Hi Folks,
I experimented a bit today with some “automatic” non-centered Normal distributions this morning, and I think I have something that works quite well. Many experts know about the trick to replace
mu ~ <mu prior>
sigma ~ <sigma prior>
xs ~ filldist(Normal(mu, sigma), N)
xs_observed ~ arraydist([Normal(x,s) for (x,s) in zip(xs, sigma_xs_observed)])
when the posterior on xs
is dominated by the prior with the non-centered
mu ~ <mu prior>
sigma ~ <sigma prior>
xs_unit ~ filldist(Normal(0,1), N)
xs = mu .+ sigma .* xs_unit
xs_observed ~ arraydist([Normal(x,s) for (x,s) in zip(xs, sigma_xs_observed)])

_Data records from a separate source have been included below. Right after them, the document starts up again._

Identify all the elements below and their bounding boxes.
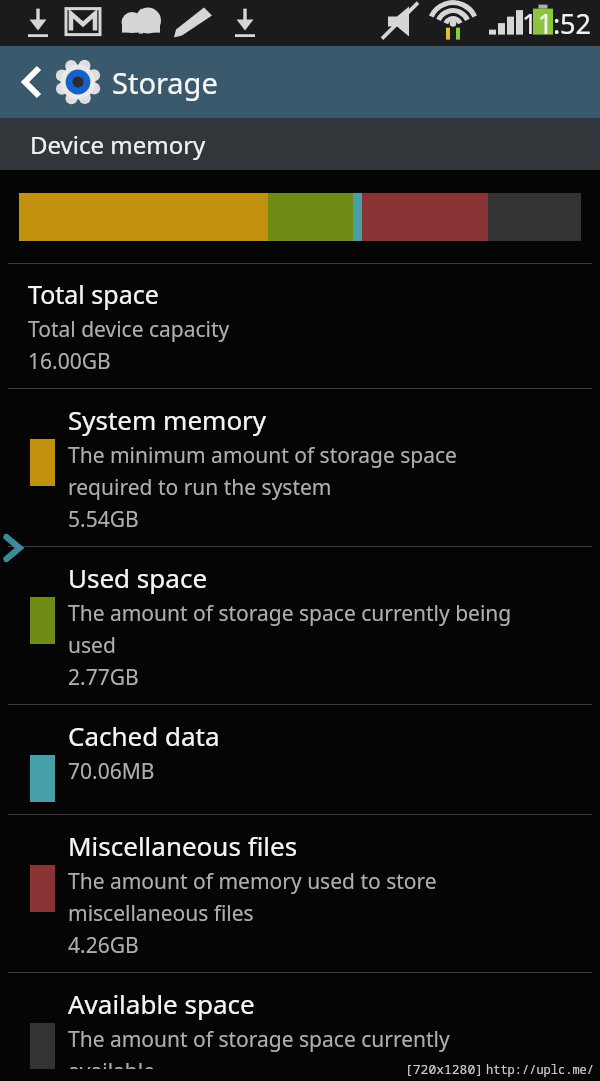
button[interactable]: Used space [0, 547, 600, 704]
button[interactable]: Back [0, 46, 600, 118]
staticText: 4.26GB [68, 931, 139, 960]
staticText: The amount of storage space currently [68, 1025, 450, 1054]
button[interactable]: Open panel [0, 509, 29, 587]
button[interactable]: Cached data [0, 705, 600, 814]
staticText: Miscellaneous files [68, 828, 298, 863]
staticText: The minimum amount of storage space [68, 441, 457, 470]
staticText: System memory [68, 402, 267, 437]
staticText: 11:52 [522, 5, 592, 42]
staticText: Available space [68, 986, 255, 1021]
staticText: The amount of storage space currently be… [68, 599, 512, 628]
staticText: Storage [112, 63, 218, 102]
staticText: used [68, 631, 116, 660]
button[interactable]: Miscellaneous files [0, 815, 600, 972]
staticText: Total device capacity [28, 315, 230, 344]
staticText: Total space [28, 277, 159, 311]
button[interactable]: Available space [0, 973, 600, 1081]
staticText: available [68, 1057, 156, 1069]
button[interactable]: System memory [0, 389, 600, 546]
staticText: required to run the system [68, 473, 332, 502]
staticText: http://uplc.me/ [486, 1061, 595, 1077]
staticText: 16.00GB [28, 347, 111, 376]
staticText: 5.54GB [68, 505, 139, 534]
staticText: Device memory [30, 128, 206, 161]
staticText: The amount of memory used to store [68, 867, 437, 896]
staticText: Used space [68, 560, 208, 595]
button[interactable]: Total space [0, 264, 600, 388]
staticText: Cached data [68, 718, 220, 753]
staticText: 70.06MB [68, 757, 155, 786]
staticText: [720x1280] [405, 1060, 484, 1078]
staticText: 2.77GB [68, 663, 139, 692]
button[interactable]: Back [12, 62, 52, 102]
staticText: miscellaneous files [68, 899, 254, 928]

to avoid the pathological “Neal’s funnel” geometry in the model and dramatically improve sampling. But this is inconvenient in a lot of ways—among them that xs
are now a generated quantity and so aren’t already recorded in the chain. And: in this case it’s quite simple to see how to shift and scale the funnel away, but sometimes you want to shift and scale to a mix of the prior and the observations, and sometimes even more complicated expressions are involved, etc, etc, etc.
It would be great to have a distribution that takes care of this shift-and-scale for stability for you, and I wrote one:
using Bijectors
using ChangesOfVariables
using Distributions
using Turing
struct NonCenteredNormal{T <: Real} <: ContinuousUnivariateDistribution
mu::T
sigma::T
mu_centering::T
sigma_centering::T
end
struct NonCenteredNormalBijector{T <: Real} <: Bijector
mu::T
sigma::T
end
function NonCenteredNormal(mu, sigma)
NonCenteredNormal(mu, sigma, mu, sigma)
end
function ChangesOfVariables.with_logabsdet_jacobian(b::NonCenteredNormalBijector{T}, x) where T <: Real
y = (x-b.mu)/b.sigma
logdetjac = -log(b.sigma)
y, logdetjac
end
function ChangesOfVariables.with_logabsdet_jacobian(ib::Inverse{NonCenteredNormalBijector{T}}, y) where T <: Real
x = y*ib.orig.sigma + ib.orig.mu
logdetjac = log(ib.orig.sigma)
x, logdetjac
end
Distributions.logpdf(d::NonCenteredNormal{T}, x::S) where {T <: Real, S <: Real} = logpdf(Normal(d.mu, d.sigma), x)
Distributions.rand(rng::AbstractRNG, d::NonCenteredNormal{T}) where T = rand(rng, Normal(d.mu, d.sigma))
Bijectors.bijector(d::NonCenteredNormal{T}) where T = NonCenteredNormalBijector(d.mu_centering, d.sigma_centering)
Now you can write such models as the above cleanly, but take advantage of the shift-and-scale transformation:
mu ~ <mu prior>
sigma ~ <sigma prior>
xs ~ filldist(NonCenteredNormal(mu, sigma), N)
xs_observed ~ arraydist([Normal(x,s) for (x,s) in zip(xs, sigma_xs_observed)])
and Turing will take care of the non-centering behind the scenes for you. Optionally, you can also use NonCenteredNormal(mu, sigma, location_to_center, scale_to_center)
if you don’t have a prior-dominated posterior—this will make the sampler see parameters with scale scale_to_center
around location location_to_center
but apply a N(mu, sigma)
prior.
Is this too specialized to put into Turing? Does everyone who knows about it just do it by hand and is happy to continue? Thoughts on the code?
Cheers,
Will